• INSTRUCTIONS TO FOLLOW
Starting with the line that contains "18ª Copa Capão da Canoa" and ending with the final line of the data below, print those lines exactly and nothing else.

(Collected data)

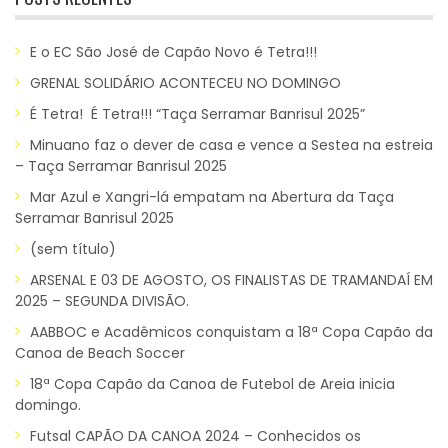
E o EC São José de Capão Novo é Tetra!!!
GRENAL SOLIDÁRIO ACONTECEU NO DOMINGO
É Tetra! É Tetra!!! “Taça Serramar Banrisul 2025”
Minuano faz o dever de casa e vence a Sestea na estreia
– Taça Serramar Banrisul 2025
Mar Azul e Xangri-lá empatam na Abertura da Taça
Serramar Banrisul 2025
(sem título)
ARSENAL E 03 DE AGOSTO, OS FINALISTAS DE TRAMANDAÍ EM
2025 – SEGUNDA DIVISÃO.
AABBOC e Acadêmicos conquistam a 18ª Copa Capão da
Canoa de Beach Soccer
18ª Copa Capão da Canoa de Futebol de Areia inicia
domingo.
Futsal CAPÃO DA CANOA 2024 – Conhecidos os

• ANSWER BELOW
18ª Copa Capão da Canoa de Futebol de Areia inicia
domingo.
Futsal CAPÃO DA CANOA 2024 – Conhecidos os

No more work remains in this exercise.